日本旗艦店から見えてくるカルテルの販売戦略

カルテルの旗艦店が10月に名古屋と東京にオープンしたが、この背景には従来日本の複数の代理店と取り引きしてきた慣習を一社統括に改めるという判断があった。それは、代理販売という体制から、欧米で浸透しているパートナーの関係への移行とも言える。イタリアから来日したカルテルのクラウディオ・ルーティ社長に日本での販売戦略について聞いた。

インタビュー・文/長谷川香苗

▲ 地上2階、地下1階からなる東京・南青山の旗艦店には家具から照明器具、ホームアクセサリー製品まで約400アイテムが揃う。Photos by Nacása&Partners


複数の代理店を通した販売から、トーヨーキッチンスタイル1社による独占輸入販売に移行したいきさつについてお聞かせください。

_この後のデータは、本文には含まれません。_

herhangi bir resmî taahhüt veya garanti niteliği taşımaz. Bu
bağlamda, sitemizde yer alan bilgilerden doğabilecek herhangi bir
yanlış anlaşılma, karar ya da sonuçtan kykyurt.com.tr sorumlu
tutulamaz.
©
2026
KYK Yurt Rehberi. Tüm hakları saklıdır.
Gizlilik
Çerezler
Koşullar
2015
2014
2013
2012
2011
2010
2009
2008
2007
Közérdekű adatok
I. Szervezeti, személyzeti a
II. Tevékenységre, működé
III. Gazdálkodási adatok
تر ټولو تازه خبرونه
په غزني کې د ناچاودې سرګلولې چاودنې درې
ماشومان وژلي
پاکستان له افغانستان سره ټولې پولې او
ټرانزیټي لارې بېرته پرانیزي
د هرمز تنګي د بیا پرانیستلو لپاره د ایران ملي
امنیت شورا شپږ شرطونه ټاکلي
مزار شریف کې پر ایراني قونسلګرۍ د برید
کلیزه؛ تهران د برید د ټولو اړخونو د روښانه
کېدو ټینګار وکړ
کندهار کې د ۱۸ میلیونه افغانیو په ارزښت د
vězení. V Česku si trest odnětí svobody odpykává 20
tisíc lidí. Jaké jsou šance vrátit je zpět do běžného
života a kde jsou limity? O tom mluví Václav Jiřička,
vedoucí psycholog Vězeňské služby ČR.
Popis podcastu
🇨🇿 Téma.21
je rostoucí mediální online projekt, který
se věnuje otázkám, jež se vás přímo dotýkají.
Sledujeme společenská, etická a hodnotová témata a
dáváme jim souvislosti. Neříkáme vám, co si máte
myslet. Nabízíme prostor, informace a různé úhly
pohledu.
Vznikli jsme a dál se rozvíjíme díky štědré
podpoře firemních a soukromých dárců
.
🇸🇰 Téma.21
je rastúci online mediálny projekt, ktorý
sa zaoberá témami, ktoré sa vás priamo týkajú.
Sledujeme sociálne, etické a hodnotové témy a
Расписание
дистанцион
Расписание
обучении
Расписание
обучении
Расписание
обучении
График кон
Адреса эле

日本の家具市場におけるカルテルの立ち位置を、欧米諸国と同じくらいに引き上げたいと考えました。日本における販売網は、専門店であるオンリーショップのほか、ショップインショップ、セレクトショップなどさまざまです。これらは複数の代理店から輸入し、在庫がなくなれば注文するという、ある意味、受け身の販売計画です。

今回、トーヨーキッチンスタイルと日本での独占輸入販売契約を結びました。引き続き、10社ほどの販売代理店を通して全国に流通させますが、その代理店選びも総代理店が担います。パイプを1つに絞ることで販売戦略を集約し、一貫したブランドメッセージを打ち出すことができます。

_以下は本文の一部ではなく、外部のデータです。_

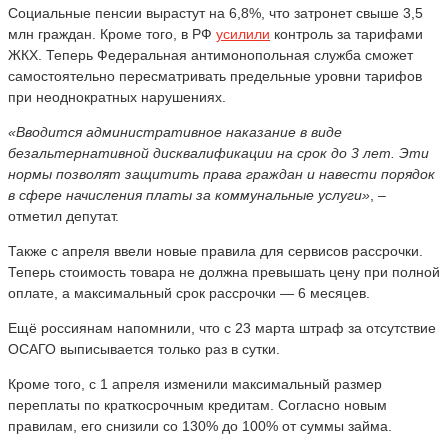
Социальные пенсии вырастут на 6,8%, что затронет свыше 3,5
млн граждан. Кроме того, в РФ
усилили
контроль за тарифами
ЖКХ. Теперь Федеральная антимонопольная служба сможет
самостоятельно пересматривать предельные уровни тарифов
при неоднократных нарушениях.
«Вводится административное наказание в виде
безальтернативной дисквалификации на срок до 3 лет. Эти
нормы позволят защитить права граждан и навести порядок
в сфере начисления платы за коммунальные услуги»
, –
отметил депутат.
Также с апреля ввели новые правила для сервисов рассрочки.
Теперь стоимость товара не должна превышать цену при полной
оплате, а максимальный срок рассрочки — 6 месяцев.
Ещё россиянам напомнили, что с 23 марта штраф за отсутствие
ОСАГО выписывается только раз в сутки.
Кроме того, с 1 апреля изменили максимальный размер
переплаты по краткосрочным кредитам. Согласно новым
правилам, его снизили со 130% до 100% от суммы займа.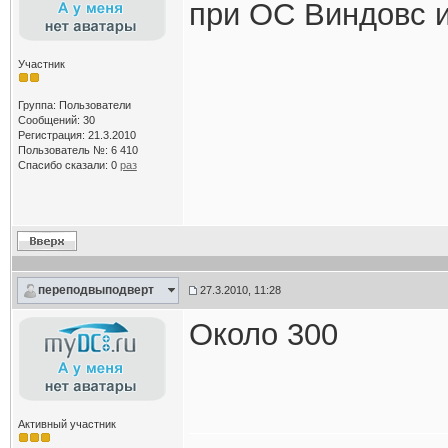
при ОС Виндовс и
Участник
Группа: Пользователи
Сообщений: 30
Регистрация: 21.3.2010
Пользователь №: 6 410
Спасибо сказали:
0
раз
переподвыподверт
27.3.2010, 11:28
Около 300
Активный участник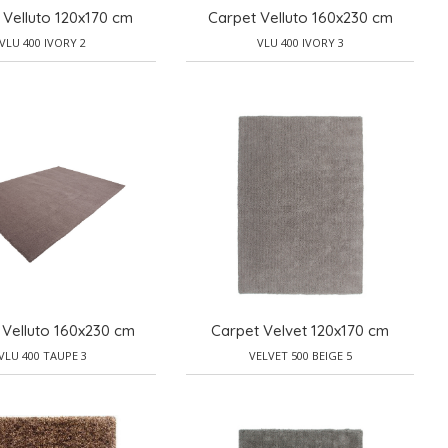
 Velluto 120x170 cm
Carpet Velluto 160x230 cm
VLU 400 IVORY 2
VLU 400 IVORY 3
 Velluto 160x230 cm
Carpet Velvet 120x170 cm
VLU 400 TAUPE 3
VELVET 500 BEIGE 5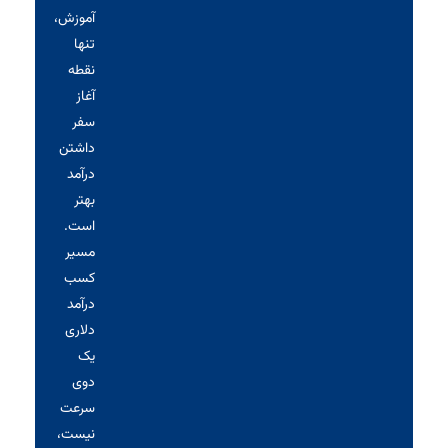
آموزش،
تنها
نقطه
آغاز
سفر
داشتن
درآمد
بهتر
است.
مسیر
کسب
درآمد
دلاری
یک
دوی
سرعت
نیست،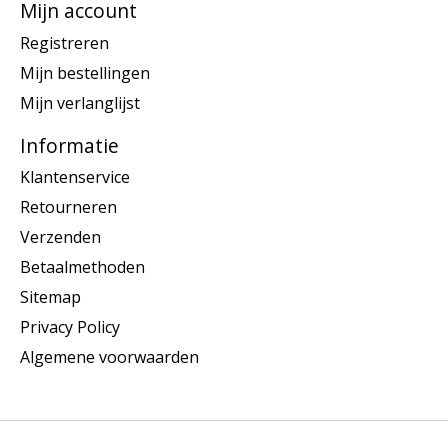
Mijn account
Registreren
Mijn bestellingen
Mijn verlanglijst
Informatie
Klantenservice
Retourneren
Verzenden
Betaalmethoden
Sitemap
Privacy Policy
Algemene voorwaarden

▲ ショップのデザインは世界各国の旗艦店をデザインしたフェルッチオ・ラヴィアーニが担当することで世界観を統一。コンクリートの壁、木材などの天然素材を用いた床といった空間が、プラスチックの商品を際立たせている。Photo by Nacása&Partners


販売代理店のことをパートナーと呼ばれるそうですね。

もともと“パートナー”と呼んでいます。彼らには製品を理解し、自発的に販売したいという思いで関わってもらいたい。単に売り場を提供するだけでは製品を売ることは難しい時代です。今後はパートナーとしての意識をより高めてもらい、同時に私たちは時間をかけてパートナーとの人間関係を築いていきたいと考えています。

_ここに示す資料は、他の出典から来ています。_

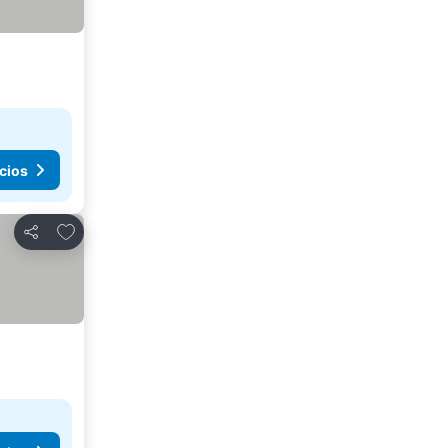
cios
Agregar a favoritos
Compartir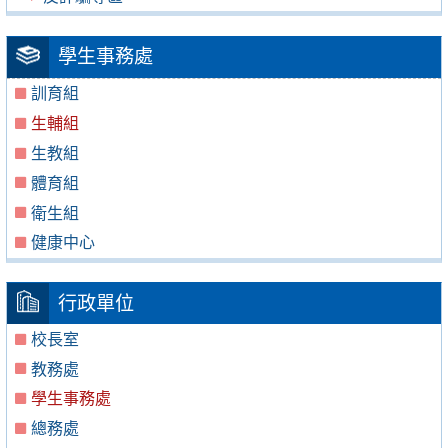
學生事務處
訓育組
生輔組
生教組
體育組
衛生組
健康中心
行政單位
校長室
教務處
學生事務處
總務處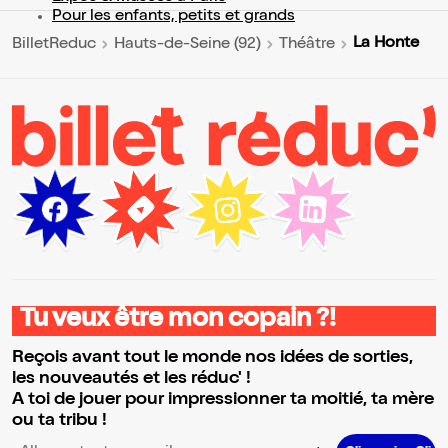
Pour les enfants, petits et grands
La Honte
BilletReduc
Hauts-de-Seine (92)
Théâtre
Tu veux être mon copain ?!
Reçois avant tout le monde nos idées de sorties,
les nouveautés et les réduc' !
A toi de jouer pour impressionner ta moitié, ta mère
ou ta tribu !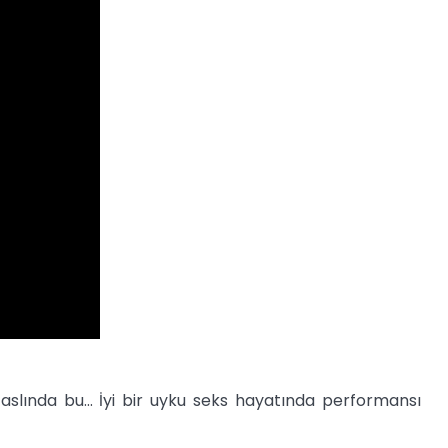
 aslında bu... İyi bir uyku seks hayatında performansı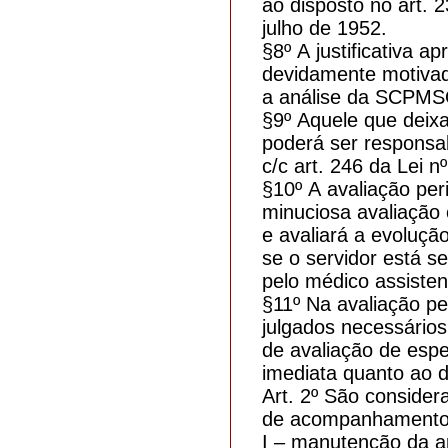
ao disposto no art. 2
julho de 1952.
§8º A justificativa 
devidamente motivad
a análise da SCPMS
§9º Aquele que deixa
poderá ser responsab
c/c art. 246 da Lei n
§10º A avaliação per
minuciosa avaliação 
e avaliará a evoluçã
se o servidor está s
pelo médico assisten
§11º Na avaliação pe
julgados necessário
de avaliação de espe
imediata quanto ao 
Art. 2º São considera
de acompanhamento
I – manutenção da 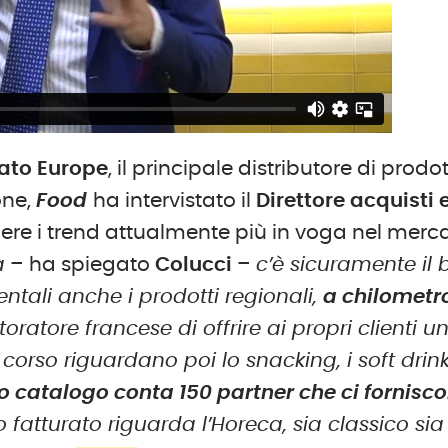
ato Europe
, il principale distributore di prodot
one,
Food
ha intervistato il
Direttore acquisti 
re i trend attualmente più in voga nel merc
a
– ha spiegato
Colucci
–
c’è sicuramente il b
ntali anche i prodotti regionali,
a chilometr
oratore francese di offrire ai propri clienti u
in corso riguardano poi lo snacking, i soft drin
ro catalogo conta 150 partner che ci fornisc
o fatturato riguarda l’Horeca, sia classico sia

SNSなどで情報が一歩きして、知らぬ間に拡散されている場合があります。ブランドとしてのメッセージを人々に伝えることも重要ではないでしょうか。

元来、日本はよいものを正当に評価する市場だと思います。私はかつてイタリアのファッションブランドを日本に進出させる仕事をしていました。そのときの経験から、きちんと伝えれば日本のみなさんは理解してくれると思っています。

米国では現地法人の設立によって、ブランドメッセージを行き渡らせることができました。一方、日本市場におけるブランディングがこれまで手薄になっていたことは否ません。その反省から、強いネットワーク力を持つトーヨーキッチンスタイルにパートナーになってもらったのです。なにより渡辺孝雄社長が、40年近く私たちの活動を見続けてくれているのですから。

▲「ジェリーズコートハンガー」の微妙な中間色はプラスチック技術に長けた同社ならでは。デザインはパトリシア・ウルキオラ。